== EXERCISE GOAL ==
From the data, return each line holding the word "Privacy".

:: PROVIDED RECORDS ::

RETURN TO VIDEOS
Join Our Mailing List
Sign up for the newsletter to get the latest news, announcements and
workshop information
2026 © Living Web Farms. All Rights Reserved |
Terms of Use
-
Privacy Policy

:::
:: PROVIDED RECORDS ::

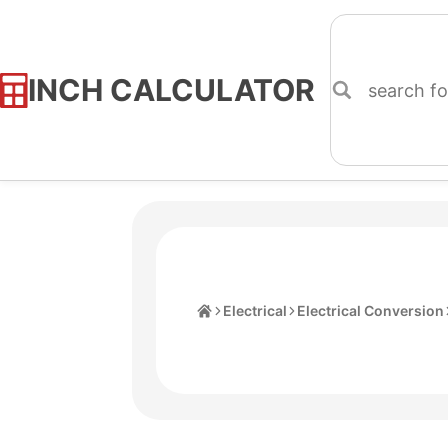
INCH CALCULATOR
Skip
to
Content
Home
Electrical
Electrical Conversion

:::
:: PROVIDED RECORDS ::

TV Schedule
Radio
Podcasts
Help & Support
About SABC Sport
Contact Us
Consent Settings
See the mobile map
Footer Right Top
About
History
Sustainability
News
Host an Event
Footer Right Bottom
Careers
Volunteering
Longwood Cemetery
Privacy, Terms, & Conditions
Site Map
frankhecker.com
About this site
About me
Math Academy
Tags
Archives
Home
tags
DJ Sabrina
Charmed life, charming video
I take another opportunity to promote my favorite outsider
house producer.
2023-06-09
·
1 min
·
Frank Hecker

:::

== OUTPUT OF THE TASK ==
Privacy Policy
Privacy, Terms, & Conditions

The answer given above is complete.